● **EXERCISE DETAILS**
Take from the material every line that contains the word "Renault".
• • • •
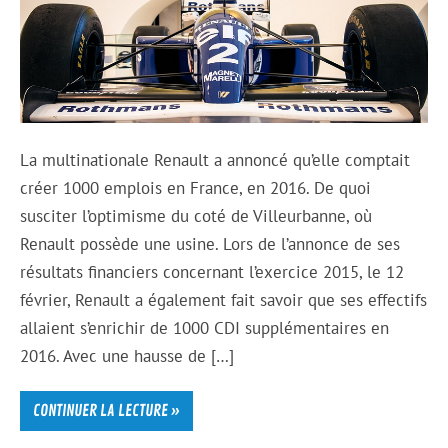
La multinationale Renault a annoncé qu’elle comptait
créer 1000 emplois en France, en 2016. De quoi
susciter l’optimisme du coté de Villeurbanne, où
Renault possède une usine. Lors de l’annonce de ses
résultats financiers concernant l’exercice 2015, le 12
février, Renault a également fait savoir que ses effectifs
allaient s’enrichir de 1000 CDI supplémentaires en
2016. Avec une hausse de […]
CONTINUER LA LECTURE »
• • • •
● **COMPLETED TASK**
La multinationale Renault a annoncé qu’elle comptait
Renault possède une usine. Lors de l’annonce de ses
février, Renault a également fait savoir que ses effectifs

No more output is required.